Which of the following transition in the hydrogen atom
will fall in visible spectrum?
n = 4 to n = 3
n = 2 to n = 1
n = 3 to n = 2
n = 5 to n = 4​

Answer 1

It's N = 5 to N = 4

Large enough to be visible in spectrum.... Lower than this u can't see it there...

Answer 2

Option (c) , n=3 to n=2 is the correct answer.

• The possible lines when a hydrogen atom undergoes transition are LYMAN, BALMER, PASCHEN, BRACKET, PFUND, HUMPHREY.

• Lyman series occurs in the ultraviolet region. When an electron jumps from a higher energy level with a value of n>=2 to a lower energy level having a value of n=1, the group of lines produced is called the Lyman series.

• Balmer series occurs in the Visible Region. When an electron jumps from a higher energy level with a value of n>=3 to a lower energy level having a value of n=2, the group of lines produced is called the Balmer series.

• Paschen series occurs in the Infrared Region. When an electron jumps from a higher energy level with a value of n>=4 to a lower energy level having a value of n=3, the group of lines produced is called the Paschen series.

• Brackett series occurs in the Infrared region. When an electron jumps from a higher energy level with a value of n>=5 to a lower energy level having a value of n=4, the group of lines produced is called the Brackett series.

• Pfund series occurs in the Infrared region. When an electron jumps from a higher energy level with a value of n>=6 to a lower energy level having a value of n=5, the group of lines produced is called the Paschen series.

• Humphrey series occurs in the Far Infrared region.
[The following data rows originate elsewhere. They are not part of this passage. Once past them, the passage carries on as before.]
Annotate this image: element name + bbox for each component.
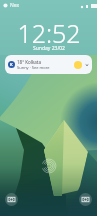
staticText: Sunny · See more	[17, 65, 50, 70]
staticText: 12:52	[17, 16, 81, 50]
staticText: 18° Kolkata	[17, 59, 41, 65]
button[interactable]: Fingerprint unlock	[41, 158, 57, 174]
button[interactable]: Camera	[5, 193, 18, 206]
button[interactable]: Camera	[79, 193, 92, 206]
button[interactable]: K	[5, 55, 92, 74]
staticText: Sunday 23/02	[33, 45, 65, 52]
staticText: Nex	[10, 2, 20, 9]
staticText: K	[10, 62, 13, 67]
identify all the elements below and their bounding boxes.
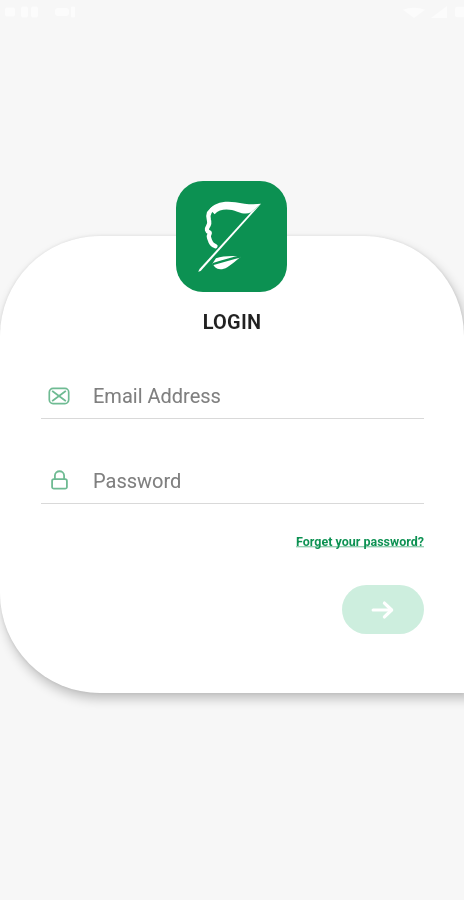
button[interactable]: Sign in [342,585,424,634]
staticText: Email Address [93,384,221,407]
staticText: Password [93,469,182,492]
button[interactable]: Forget your password? [296,534,424,549]
staticText: Forget your password? [296,534,424,549]
staticText: LOGIN [0,310,464,333]
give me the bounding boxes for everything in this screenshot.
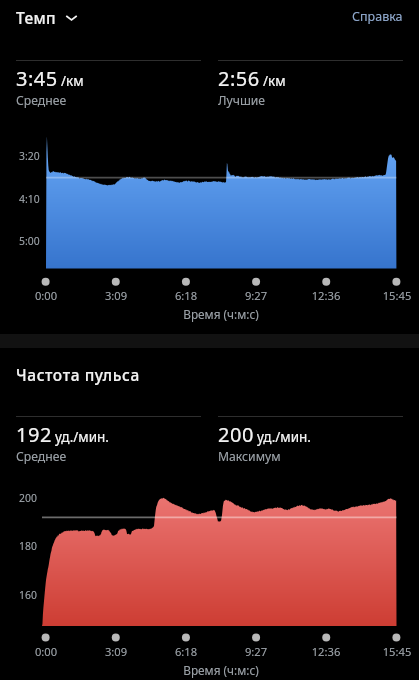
staticText: 200 bbox=[218, 421, 254, 448]
staticText: 12:36 bbox=[306, 644, 346, 659]
staticText: уд./мин. bbox=[257, 428, 311, 446]
button[interactable]: 192 bbox=[16, 416, 201, 465]
staticText: 3:20 bbox=[19, 149, 40, 163]
staticText: 15:45 bbox=[377, 644, 417, 659]
staticText: Темп bbox=[16, 7, 56, 28]
staticText: Среднее bbox=[16, 448, 67, 465]
staticText: 3:09 bbox=[96, 288, 136, 303]
staticText: 9:27 bbox=[236, 288, 276, 303]
staticText: Среднее bbox=[16, 92, 67, 109]
staticText: 2:56 bbox=[218, 65, 260, 92]
button[interactable]: 200 bbox=[218, 416, 403, 465]
staticText: 180 bbox=[19, 539, 37, 553]
staticText: Лучшие bbox=[218, 92, 266, 109]
button[interactable]: 2:56 bbox=[218, 60, 403, 109]
staticText: Время (ч:м:с) bbox=[121, 662, 321, 678]
staticText: Максимум bbox=[218, 448, 281, 465]
staticText: 160 bbox=[19, 588, 37, 602]
staticText: /км bbox=[263, 72, 286, 90]
staticText: 192 bbox=[16, 421, 52, 448]
staticText: Время (ч:м:с) bbox=[121, 306, 321, 322]
staticText: 200 bbox=[19, 491, 37, 505]
button[interactable]: 3:45 bbox=[16, 60, 201, 109]
staticText: Справка bbox=[352, 8, 403, 25]
staticText: уд./мин. bbox=[55, 428, 109, 446]
staticText: 6:18 bbox=[166, 288, 206, 303]
staticText: 3:45 bbox=[16, 65, 58, 92]
staticText: 0:00 bbox=[26, 644, 66, 659]
button[interactable]: Темп bbox=[16, 7, 79, 28]
staticText: 3:09 bbox=[96, 644, 136, 659]
staticText: 9:27 bbox=[236, 644, 276, 659]
staticText: 0:00 bbox=[26, 288, 66, 303]
staticText: 12:36 bbox=[306, 288, 346, 303]
staticText: Частота пульса bbox=[16, 364, 140, 385]
staticText: 15:45 bbox=[377, 288, 417, 303]
staticText: 5:00 bbox=[19, 234, 40, 248]
button[interactable]: Справка bbox=[352, 8, 403, 25]
staticText: 6:18 bbox=[166, 644, 206, 659]
staticText: /км bbox=[61, 72, 84, 90]
staticText: 4:10 bbox=[19, 192, 40, 206]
When an electron jumps from a higher energy level with a value of n>=7 to a lower energy level having a value of n=6, the group of lines produced is called the Humphrey series.

For a hydrogen atom to fall in the visible region, the transition should be of the Balmer series.

• n = 4 to n = 3 is a Paschen series transition.

• n = 2 to n = 1 is  a Lyman series transition.

• n = 3 to n = 2 is Balmer series transition.

• n = 5 to n = 4 is Brackett series transition.

Hence, The line n=3 to n=2 will fall in the visible spectrum as it belongs to the Balmer series.

Therefore, Option (c) is the correct answer.